What to work on:
Please write out each entry below exactly as given.

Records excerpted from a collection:
━━━━━━━━━━━━━━━━

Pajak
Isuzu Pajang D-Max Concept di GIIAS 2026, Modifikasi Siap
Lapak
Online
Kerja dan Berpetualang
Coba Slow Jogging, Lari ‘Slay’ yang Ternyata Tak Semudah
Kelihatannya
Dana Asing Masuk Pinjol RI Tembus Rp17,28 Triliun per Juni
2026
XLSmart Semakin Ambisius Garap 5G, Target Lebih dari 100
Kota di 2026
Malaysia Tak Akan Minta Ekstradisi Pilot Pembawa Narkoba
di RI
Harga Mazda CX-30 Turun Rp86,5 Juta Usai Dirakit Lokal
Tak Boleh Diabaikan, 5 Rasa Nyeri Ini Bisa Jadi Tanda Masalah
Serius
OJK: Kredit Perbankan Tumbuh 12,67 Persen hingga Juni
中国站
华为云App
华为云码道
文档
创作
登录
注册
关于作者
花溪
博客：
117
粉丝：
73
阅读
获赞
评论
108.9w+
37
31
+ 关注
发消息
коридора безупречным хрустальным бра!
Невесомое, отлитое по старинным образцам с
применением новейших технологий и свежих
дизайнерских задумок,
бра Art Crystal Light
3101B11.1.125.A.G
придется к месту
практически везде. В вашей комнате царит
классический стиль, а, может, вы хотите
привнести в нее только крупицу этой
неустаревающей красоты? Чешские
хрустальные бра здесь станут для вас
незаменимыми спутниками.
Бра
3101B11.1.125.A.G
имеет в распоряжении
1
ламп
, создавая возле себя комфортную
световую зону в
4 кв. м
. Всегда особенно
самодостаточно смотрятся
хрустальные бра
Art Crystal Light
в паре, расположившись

━━━━━━━━━━━━━━━━

Exercise solution:
Pajak
Isuzu Pajang D-Max Concept di GIIAS 2026, Modifikasi Siap
Lapak
Online
Kerja dan Berpetualang
Coba Slow Jogging, Lari ‘Slay’ yang Ternyata Tak Semudah
Kelihatannya
Dana Asing Masuk Pinjol RI Tembus Rp17,28 Triliun per Juni
2026
XLSmart Semakin Ambisius Garap 5G, Target Lebih dari 100
Kota di 2026
Malaysia Tak Akan Minta Ekstradisi Pilot Pembawa Narkoba
di RI
Harga Mazda CX-30 Turun Rp86,5 Juta Usai Dirakit Lokal
Tak Boleh Diabaikan, 5 Rasa Nyeri Ini Bisa Jadi Tanda Masalah
Serius
OJK: Kredit Perbankan Tumbuh 12,67 Persen hingga Juni
中国站
华为云App
华为云码道
文档
创作
登录
注册
关于作者
花溪
博客：
117
粉丝：
73
阅读
获赞
评论
108.9w+
37
31
+ 关注
发消息
коридора безупречным хрустальным бра!
Невесомое, отлитое по старинным образцам с
применением новейших технологий и свежих
дизайнерских задумок,
бра Art Crystal Light
3101B11.1.125.A.G
придется к месту
практически везде. В вашей комнате царит
классический стиль, а, может, вы хотите
привнести в нее только крупицу этой
неустаревающей красоты? Чешские
хрустальные бра здесь станут для вас
незаменимыми спутниками.
Бра
3101B11.1.125.A.G
имеет в распоряжении
1
ламп
, создавая возле себя комфортную
световую зону в
4 кв. м
. Всегда особенно
самодостаточно смотрятся
хрустальные бра
Art Crystal Light
в паре, расположившись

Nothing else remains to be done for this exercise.